When a task receives a failure message from an external system, you can configure the task to run in a fallout execution such as Do in Fallout in contrast to a normal execution mode such as Do. For example, you may configure an automated task to run special automation plug-ins that only run when the task transitions to a fallout execution mode.

You can retry or resolve a failed task in the Task web client, or you can retry or resolve all failed tasks on an order or within an order component in the Order Management web client. Retrying a task returns the task to a normal execution mode in the received state. Resolving a task returns the task to a normal execution mode in the state it had been in when the failure occurred.

Managing Changes in Your Business

As a service provider, you need to manage changes in your service fulfillment implementation, for example, changes to product offerings, service configurations, and network resources.

By running OSM in the COM, SOM, and TOM roles, you can decouple your product offerings from your network resources, and minimize the changes required in order processing. For example:

  • Changes to product offerings do not change how resource-facing services are configured, and do not change how technical orders are processed. A change in how a product is packaged has no effect on how OSM manages the activation of the services in the offer.

  • Changes to how you implement your services on the network typically do not change your product offerings, unless you add resources for a new type of service. For example, you might make equipment-level changes to your network that require changes to technical orders. However, those changes do not affect how a customer order is processed.

Figure 6-4 shows how frequent changes occur at both ends of the process; to commercial offerings and to network resources. Changes occur less frequently in the middle of the process, where services are designed according to predefined models, and resources are assigned to the services.

In addition, whereas there are many commercial offerings and many network resources, there are considerably fewer service designs. A single service design can be used by many different commercial offerings and resources.

Figure 6-4 How Changes Occur in an Order Fulfillment Process

Description of Figure 6-4 follows
Description of "Figure 6-4 How Changes Occur in an Order Fulfillment Process"
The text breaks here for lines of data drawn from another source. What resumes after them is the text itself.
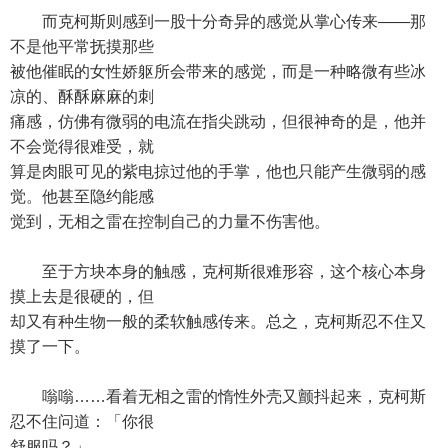
而克柯斯则感到一股十分奇异的感觉从掌心传来——那
不是他平常抚摸那些
被他催眠的女性娇躯所会带来的感觉，而是一种略微有些冰
凉的、酥酥麻麻的刺
痛感，仿佛有微弱的电流在指尖跳动，但很神奇的是，他并
不会觉得很难受，就
算是肉眼可见的紫电掠过他的手掌，他也只能产生微弱的感
觉。他甚至隐约能感
觉到，无相之雷在控制自己的力量不伤害他。
至于方块本身的触感，克柯斯很难形容，这个核心本身
摸上去是很硬的，但
却又有种生物一般的柔软触感传来。总之，克柯斯忍不住又
摸了一下。
嗡嗡……看着无相之雷的惰性外壳又颤抖起来，克柯斯
忍不住问道：「你很
舒服吗？」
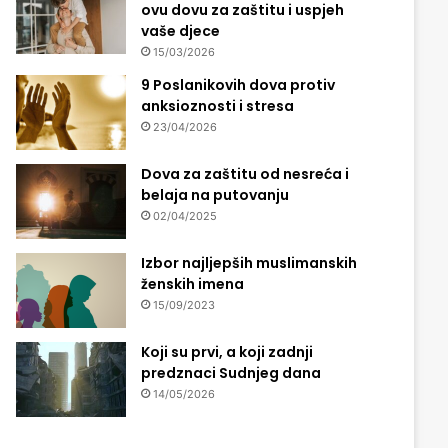
ovu dovu za zaštitu i uspjeh
vaše djece
15/03/2026
9 Poslanikovih dova protiv
anksioznosti i stresa
23/04/2026
Dova za zaštitu od nesreća i
belaja na putovanju
02/04/2025
Izbor najljepših muslimanskih
ženskih imena
15/09/2023
Koji su prvi, a koji zadnji
predznaci Sudnjeg dana
14/05/2026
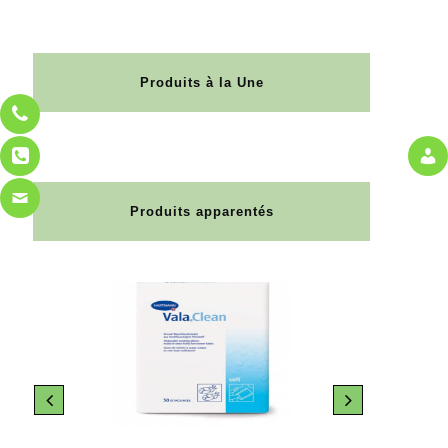
Produits à la Une
Produits apparentés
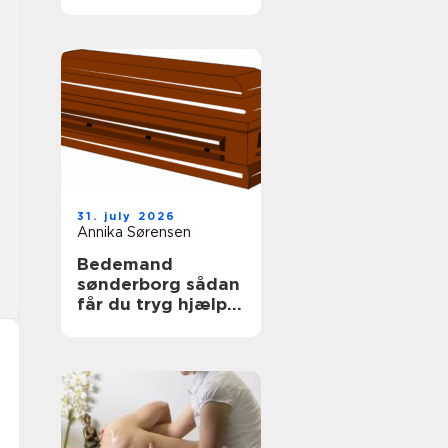
tag
31. july 2026
Annika Sørensen
Bedemand
sønderborg sådan
får du tryg hjælp i
en svær tid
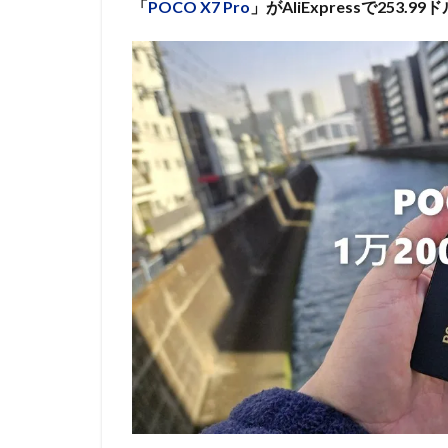
「
POCO X7 Pro
」がAliExpressで253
Decoupling commercial offerings from network resources is important because system changes typically occur at both ends of the order fulfillment process. For example, when managing product offerings, you might introduce a new pricing for an existing service. When managing network resources, you might add more circuit capacity. These changes should have only minimal changes to an isolated part of the order fulfillment process.

The following are some typical scenarios that require changes to the order fulfillment process:

  • Change product offerings. Examples include: introduce a new pricing for an existing service, introduce a new product in an existing product family, introduce a new bundle of existing services. In this case, changes are usually required only in customer orders. No changes need to be made in the SOM and TOM processing.
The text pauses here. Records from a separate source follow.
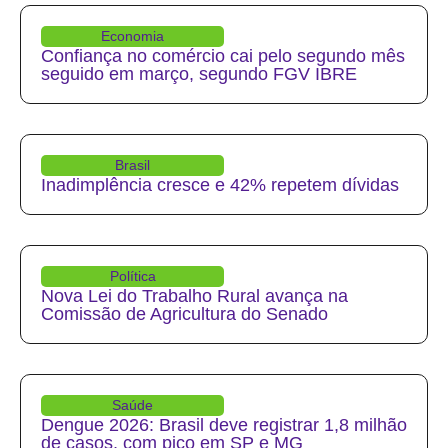
Economia
Confiança no comércio cai pelo segundo mês
seguido em março, segundo FGV IBRE
Brasil
Inadimplência cresce e 42% repetem dívidas
Política
Nova Lei do Trabalho Rural avança na
Comissão de Agricultura do Senado
Saúde
Dengue 2026: Brasil deve registrar 1,8 milhão
de casos, com pico em SP e MG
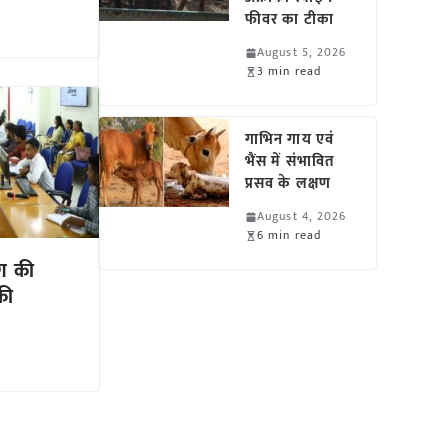
फीवर का टीका
August 5, 2026
3 min read
गाभिन गाय एवं
भैंस में संभावित
प्रसव के लक्षण
August 4, 2026
6 min read
ाग की
की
  • Upgrade network elements to a new vendor. This requires new activation tasks to be able to send commands to the new network elements. Because there are no changes to the services offered, no changes need to be made to the order management process or to customer-facing services. The COM, SOM, and TOM processes remain the same. No changes are needed in product offerings or in the product specifications defined in OSM.
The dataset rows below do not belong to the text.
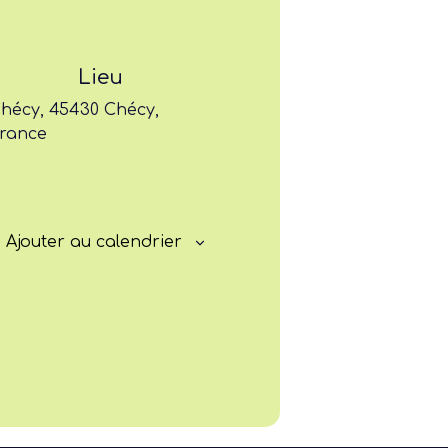
Former
Progresser
Lieu
hécy, 45430 Chécy,
Rayonner
rance
Ajouter au calendrier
  • Introduce a variant to an existing technology. For example, you might introduce a VDSL option when ADSL is already available. In this case, you probably need to make changes to the definitions of resource-facing services, add resources to inventory, change some service activation tasks carried out by technical order management, and create new activation tasks. COM and SOM remain the same. No changes are needed in product offerings or in the product specifications defined in OSM.